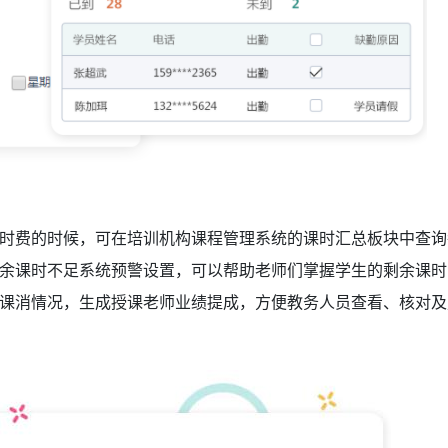
时费的时候，可在培训机构课程管理系统
的课时汇总板块
中查询
余课时不足系统预警设置，可以帮助老师们掌握学生的剩余课时
课消情况，生成授课老师业绩提成，方便教务人员查看、核对及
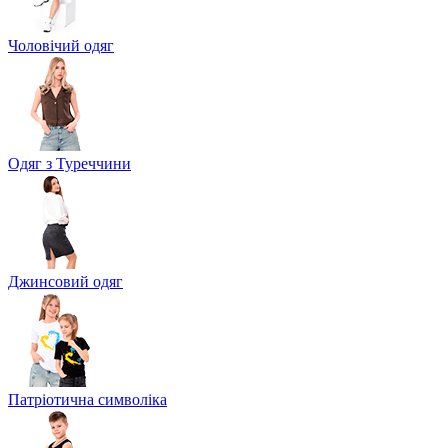
Чоловічий одяг
Одяг з Туреччини
Джинсовий одяг
Патріотична символіка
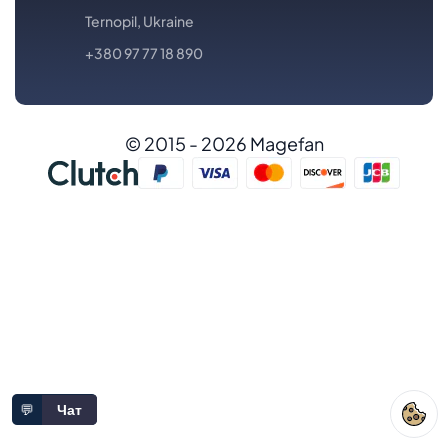
Ternopil, Ukraine
+380 97 77 18 890
© 2015 - 2026 Magefan
💬
Чат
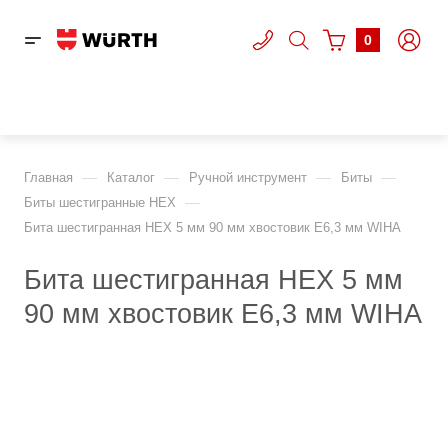
0
—
—
—
—
Главная
Каталог
Ручной инструмент
Биты
—
Биты шестигранные HEX
Бита шестигранная HEX 5 мм 90 мм хвостовик E6,3 мм WIHA
Бита шестигранная HEX 5 мм
90 мм хвостовик E6,3 мм WIHA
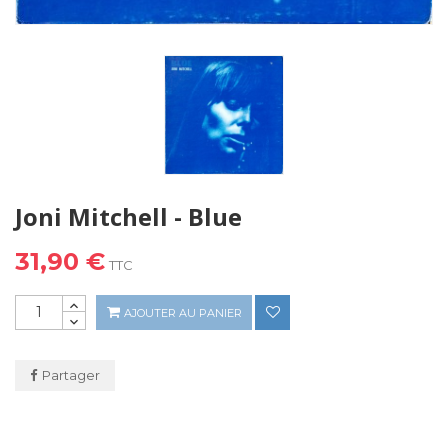
Joni Mitchell - Blue
31,90 €
TTC
AJOUTER AU PANIER
Partager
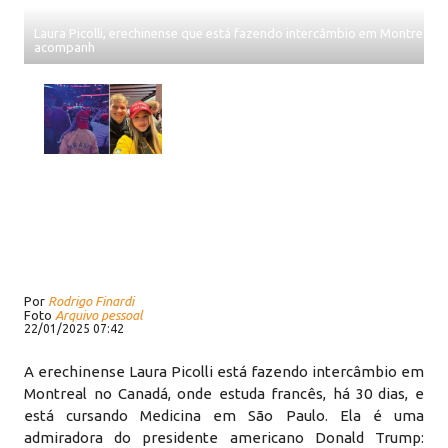
Laura Picolli, erechinense que está fazendo intercâmbio em Montreal,
acompanh
Por
Rodrigo Finardi
Foto
Arquivo pessoal
22/01/2025 07:42
A erechinense Laura Picolli está fazendo intercâmbio em
Montreal no Canadá, onde estuda francês, há 30 dias, e
está cursando Medicina em São Paulo. Ela é uma
admiradora do presidente americano Donald Trump:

_ _ _ _ _

■ BRIEF ■
Transcribe every entry exactly, leaving out the pictures.

■ RESPONSE TO THE TASK ■
时费的时候，可在培训机构课程管理系统
的课时汇总板块
中查询
余课时不足系统预警设置，可以帮助老师们掌握学生的剩余课时
课消情况，生成授课老师业绩提成，方便教务人员查看、核对及
Чоловічий одяг
Одяг з Туреччини
Джинсовий одяг
Патріотична символіка
Ternopil, Ukraine
+380 97 77 18 890
© 2015 - 2026 Magefan
💬
Чат
0
—
—
—
—
Главная
Каталог
Ручной инструмент
Биты
—
Биты шестигранные HEX
Бита шестигранная HEX 5 мм 90 мм хвостовик E6,3 мм WIHA
Бита шестигранная HEX 5 мм
90 мм хвостовик E6,3 мм WIHA
Joni Mitchell - Blue
31,90 €
TTC
AJOUTER AU PANIER
Partager
Laura Picolli, erechinense que está fazendo intercâmbio em Montreal,
acompanh
Por
Rodrigo Finardi
Foto
Arquivo pessoal
22/01/2025 07:42
A erechinense Laura Picolli está fazendo intercâmbio em
Montreal no Canadá, onde estuda francês, há 30 dias, e
está cursando Medicina em São Paulo. Ela é uma
admiradora do presidente americano Donald Trump:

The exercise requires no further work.